The **Ordinary Least Squares (OLS) Regression** output provides insights into the relationship between **GDP per capita** and **Life Expectancy**. Let's break it down step by step.

---

## **1. Model Summary**
### **Key Metrics**
| Metric                | Value        | Interpretation |
|-----------------------|-------------|----------------|
| **R-squared**        | 0.413       | 41.3% of the variance in life expectancy is explained by GDP per capita. |
| **Adj. R-squared**   | 0.411       | Adjusted for the number of predictors, slightly lower than R-squared. |
| **F-statistic**      | 174.5       | Measures the overall significance of the regression model. |
| **Prob (F-statistic)** | 1.61e-30   | **Very low value**, meaning the model is statistically significant. |
| **Observations**     | 250         | The model is based on 250 countries/entries. |
| **AIC / BIC**        | 1569 / 1576 | Information criteria used for model selection. Lower values indicate a better model. |

### **Interpretation**
- **R-squared = 0.413** means that **41.3% of the variation in life expectancy** is explained by GDP per capita. While this suggests a moderate correlation, other factors also influence life expectancy.
- The **F-statistic (174.5)** and its **p-value (1.61e-30)** indicate that the overall regression model is highly significant.

---

## **2. Regression Coefficients**
| Variable         | Coefficient | Std. Error | t-value | p-value | Confidence Interval (95%) |
|-----------------|-------------|------------|---------|---------|---------------------------|
| **Intercept**   | 68.7870     | 0.427      | 161.009 | 0.000   | (67.946, 69.628) |
| **GDP per capita** | 0.0002   | 1.6e-05    | 13.209  | 0.000   | (0.000, 0.000) |

### **Interpretation**
1. **Intercept (68.79):**  
   - This means that when **GDP per capita = 0**, the predicted life expectancy would be **68.79 years**.
   - Although this scenario is unrealistic (since no country has a GDP per capita of exactly 0), the intercept helps in understanding the baseline estimate.

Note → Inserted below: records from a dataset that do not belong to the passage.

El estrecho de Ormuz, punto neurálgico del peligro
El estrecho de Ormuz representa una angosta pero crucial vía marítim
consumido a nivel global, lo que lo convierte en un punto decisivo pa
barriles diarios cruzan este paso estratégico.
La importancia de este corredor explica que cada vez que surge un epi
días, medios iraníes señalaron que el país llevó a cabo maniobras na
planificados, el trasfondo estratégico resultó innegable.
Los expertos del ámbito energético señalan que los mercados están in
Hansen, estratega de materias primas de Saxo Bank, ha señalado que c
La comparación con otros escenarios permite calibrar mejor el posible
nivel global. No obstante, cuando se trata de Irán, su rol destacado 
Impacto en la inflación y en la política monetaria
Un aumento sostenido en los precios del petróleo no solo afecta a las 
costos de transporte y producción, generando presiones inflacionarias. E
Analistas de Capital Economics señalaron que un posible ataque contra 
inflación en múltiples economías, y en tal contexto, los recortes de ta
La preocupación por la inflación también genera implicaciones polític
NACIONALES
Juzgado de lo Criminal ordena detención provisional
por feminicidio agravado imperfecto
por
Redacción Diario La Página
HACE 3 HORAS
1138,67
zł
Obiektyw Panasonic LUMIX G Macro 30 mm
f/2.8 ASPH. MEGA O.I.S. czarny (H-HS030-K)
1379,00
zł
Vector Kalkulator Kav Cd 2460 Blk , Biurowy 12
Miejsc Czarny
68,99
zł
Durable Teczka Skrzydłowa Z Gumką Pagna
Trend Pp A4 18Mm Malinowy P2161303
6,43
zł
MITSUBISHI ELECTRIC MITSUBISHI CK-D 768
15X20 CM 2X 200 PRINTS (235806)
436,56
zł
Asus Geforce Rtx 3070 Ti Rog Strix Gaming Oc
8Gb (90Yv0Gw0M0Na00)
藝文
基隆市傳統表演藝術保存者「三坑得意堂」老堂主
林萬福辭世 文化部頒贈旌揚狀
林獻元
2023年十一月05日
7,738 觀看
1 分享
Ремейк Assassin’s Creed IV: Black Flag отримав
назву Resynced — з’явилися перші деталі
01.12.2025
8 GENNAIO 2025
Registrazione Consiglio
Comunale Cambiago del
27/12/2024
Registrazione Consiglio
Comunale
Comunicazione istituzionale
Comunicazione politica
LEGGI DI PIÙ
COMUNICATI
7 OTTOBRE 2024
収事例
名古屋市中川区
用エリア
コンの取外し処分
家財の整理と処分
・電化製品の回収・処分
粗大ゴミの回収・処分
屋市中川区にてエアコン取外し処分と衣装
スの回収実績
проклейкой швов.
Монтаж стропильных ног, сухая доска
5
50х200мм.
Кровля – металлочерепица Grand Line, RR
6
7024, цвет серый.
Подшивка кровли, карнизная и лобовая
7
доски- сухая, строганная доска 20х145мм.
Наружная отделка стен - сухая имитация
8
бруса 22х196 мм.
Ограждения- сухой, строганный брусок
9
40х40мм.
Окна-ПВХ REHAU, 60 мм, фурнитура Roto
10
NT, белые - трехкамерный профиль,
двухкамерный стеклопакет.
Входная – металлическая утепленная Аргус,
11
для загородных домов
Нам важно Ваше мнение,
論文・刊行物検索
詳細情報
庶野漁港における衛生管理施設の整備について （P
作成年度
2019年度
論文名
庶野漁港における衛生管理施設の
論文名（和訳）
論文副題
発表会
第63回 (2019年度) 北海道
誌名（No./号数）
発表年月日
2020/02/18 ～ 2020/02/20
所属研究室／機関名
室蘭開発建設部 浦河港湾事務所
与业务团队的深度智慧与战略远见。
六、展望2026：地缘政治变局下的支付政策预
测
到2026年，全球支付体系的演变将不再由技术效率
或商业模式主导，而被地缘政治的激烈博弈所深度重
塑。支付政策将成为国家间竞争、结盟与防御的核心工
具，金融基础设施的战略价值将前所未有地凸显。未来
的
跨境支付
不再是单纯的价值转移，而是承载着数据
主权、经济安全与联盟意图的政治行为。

2. **GDP per capita coefficient (0.0002):**  
   - This suggests that **for every $1,000 increase in GDP per capita, life expectancy increases by 0.2 years**.
   - The **p-value (0.000)** indicates that this effect is statistically significant.

---

## **3. Diagnostic Statistics**
### **Omnibus & Jarque-Bera Test (Normality)**
| Statistic       | Value  | Interpretation |
|---------------|--------|----------------|
| **Omnibus**   | 27.831 | The residuals deviate from a normal distribution. |
| **Prob(Omnibus)** | 0.000 | A p-value close to 0 confirms non-normality. |
| **Jarque-Bera (JB)** | 33.568 | Indicates non-normality in residuals. |
| **Prob(JB)** | 5.14e-08 | Very low probability, confirming residuals are skewed. |

### **Durbin-Watson (Autocorrelation)**
| Metric       | Value  | Interpretation |
|-------------|--------|----------------|
| **Durbin-Watson** | 1.889 | No strong autocorrelation in residuals. (Ideal range: 1.5 - 2.5) |

- Since the **Durbin-Watson statistic is close to 2**, we **do not** see strong evidence of autocorrelation in the residuals.

---

## **4. Condition Number (Multicollinearity)**
| Metric       | Value  | Interpretation |
|-------------|--------|----------------|
| **Condition Number** | 3.24e+04 | **High value**, indicating potential multicollinearity or numerical issues. |

- **Condition number > 30,000** suggests that the independent variable (GDP per capita) could have some scaling issues or multicollinearity concerns.

---

## **Conclusion**
- **The model is statistically significant**, with GDP per capita having a strong relationship with life expectancy.
- **GDP per capita explains about 41% of the variance** in life expectancy, but other factors (e.g., healthcare access, education, environment) also play a major role.
- **The coefficient is small (0.0002)**, but since GDP per capita ranges in **thousands to tens of thousands**, its effect becomes meaningful.
- **Potential Issues:**
  - The residuals **do not follow a perfect normal distribution**.
  - The **high condition number** suggests some **multicollinearity concerns**.